Our Favourite Tiger Photos Show Their Power and Beauty

See how a photographer and conservationist is trying to preserve big cats for future generations.

The most meaningful photographs are the ones that incite change. Photographer and big cat advocate Steve Winter hopes to inspire conservation efforts through his photographs of tigers, to preserve them in the wild for generations to come.

The tiger is critically endangered with only about 3,890 tigers left in the wild. Habitat loss and retaliatory killings are major factors in the loss of tigers throughout Asia. However, the largest threat comes from poachers who target tigers to sell their “parts” for tiger bone wine and tiger skin furniture to harness the mystical powers of the large cat.

“We have no reason to use parts of an endangered species,” said Winter, “The only way you are going to gain any strength or chi of a tiger is to look one in the eye.”

Winter has spent years photographing tigers throughout Asia. He spends more time with the large cat than any other animal on the face of the earth. Winter discusses his love for tigers and the urgent need to protect this large cat.
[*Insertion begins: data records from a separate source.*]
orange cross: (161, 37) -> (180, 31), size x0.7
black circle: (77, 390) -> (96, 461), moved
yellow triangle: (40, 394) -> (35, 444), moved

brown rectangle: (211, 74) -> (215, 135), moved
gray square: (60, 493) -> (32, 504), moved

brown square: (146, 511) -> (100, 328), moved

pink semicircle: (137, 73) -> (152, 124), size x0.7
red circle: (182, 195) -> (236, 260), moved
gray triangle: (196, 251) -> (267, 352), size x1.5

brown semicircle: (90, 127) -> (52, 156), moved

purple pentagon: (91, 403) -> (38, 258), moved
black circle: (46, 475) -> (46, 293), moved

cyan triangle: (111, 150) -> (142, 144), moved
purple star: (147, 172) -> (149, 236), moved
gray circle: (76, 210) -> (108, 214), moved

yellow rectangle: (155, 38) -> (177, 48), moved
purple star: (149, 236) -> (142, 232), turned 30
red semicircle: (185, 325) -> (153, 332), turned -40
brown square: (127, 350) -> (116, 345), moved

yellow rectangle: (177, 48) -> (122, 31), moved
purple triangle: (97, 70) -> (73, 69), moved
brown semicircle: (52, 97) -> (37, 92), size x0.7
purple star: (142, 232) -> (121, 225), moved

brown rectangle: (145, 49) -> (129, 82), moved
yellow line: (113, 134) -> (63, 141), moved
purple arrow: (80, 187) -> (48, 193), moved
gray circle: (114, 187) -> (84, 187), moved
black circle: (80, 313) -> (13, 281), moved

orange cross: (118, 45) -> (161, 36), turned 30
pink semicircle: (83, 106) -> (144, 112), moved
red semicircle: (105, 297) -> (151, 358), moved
What is so fascinating about tigers?

They have this certain majesty about them. When you look into their eyes you can’t help but be in awe and be moved emotionally. And I have been lucky enough to be around them in places where I can see them and then in other places where I could not see them where you could only get pictures with remote cameras.

What are some of the challenges you face when photographing tigers?

We don’t need pretty pictures. Pretty pictures aren’t going to save tigers. We have so many pictures of tigers how are we going to show them in a different light? My goals are to get pictures people haven’t seen before. If we can get something that excites people than that’s good. It’s a positive step towards getting people to not forget about this magnificent species.

Can you describe what it is like to see a tiger in its natural environment in the jungle?

It takes your breath away. Number one it’s their size, their colouring, their stripes. But it’s those eyes. The eyes of the tiger are just piercing eyes that look into us. It’s breath taking when you come around the corner in a forest and you see a tiger or you hear one.

What is the story you want your pictures to tell?

Well, you want [viewers] to have a visceral emotional connection to that photograph. Because in the end these cats are in trouble. I want people to care that there will be tigers in the future. The next generations deserve to have tigers also and they are being threatened for ridiculous, greedy reasons. [The practice of killing them for] tiger bone wine, tiger skin furniture, tiger bone medicine, it’s wrong and it needs to be stopped. And so hopefully they will see something and make them want to know more. How are tigers doing, not well. But I know that we can save them.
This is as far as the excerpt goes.